What is expected:
A single stretch of the material below is to be transcribed exactly, starting at the line with "concrete and steel rails, providing" and ending after the line with "rails for stability and v…".

Extracted records:
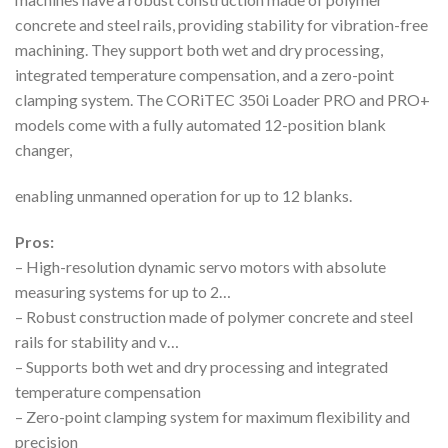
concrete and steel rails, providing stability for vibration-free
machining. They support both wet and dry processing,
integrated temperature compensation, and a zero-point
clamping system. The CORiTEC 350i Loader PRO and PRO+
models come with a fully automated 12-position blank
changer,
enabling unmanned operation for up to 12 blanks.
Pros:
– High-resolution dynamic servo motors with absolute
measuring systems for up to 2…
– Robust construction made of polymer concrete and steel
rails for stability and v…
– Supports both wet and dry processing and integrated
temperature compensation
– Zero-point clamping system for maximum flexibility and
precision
---
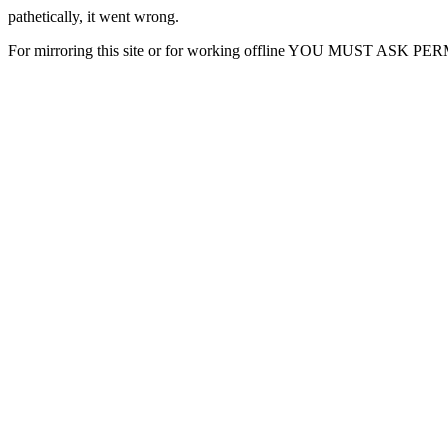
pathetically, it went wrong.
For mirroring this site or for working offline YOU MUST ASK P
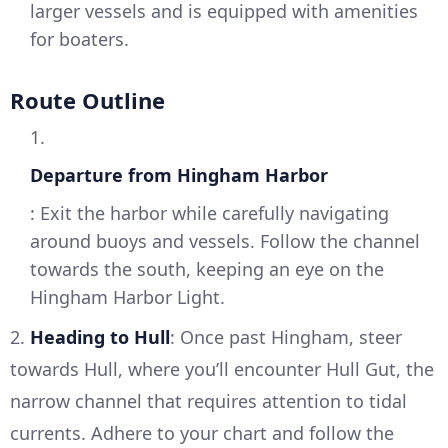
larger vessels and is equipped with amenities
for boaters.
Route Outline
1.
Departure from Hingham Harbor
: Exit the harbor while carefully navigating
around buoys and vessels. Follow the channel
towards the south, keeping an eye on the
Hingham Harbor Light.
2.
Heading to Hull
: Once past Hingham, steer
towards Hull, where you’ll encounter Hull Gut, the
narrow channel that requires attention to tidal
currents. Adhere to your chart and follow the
...
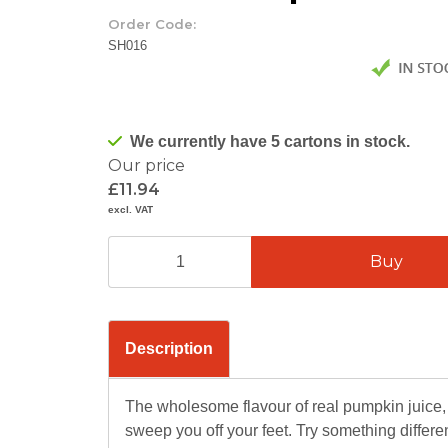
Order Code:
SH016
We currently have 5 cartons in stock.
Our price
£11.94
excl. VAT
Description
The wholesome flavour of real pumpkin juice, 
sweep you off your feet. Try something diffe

Written answer:
concrete and steel rails, providing stability for vibration-free
machining. They support both wet and dry processing,
integrated temperature compensation, and a zero-point
clamping system. The CORiTEC 350i Loader PRO and PRO+
models come with a fully automated 12-position blank
changer,
enabling unmanned operation for up to 12 blanks.
Pros:
– High-resolution dynamic servo motors with absolute
measuring systems for up to 2…
– Robust construction made of polymer concrete and steel
rails for stability and v…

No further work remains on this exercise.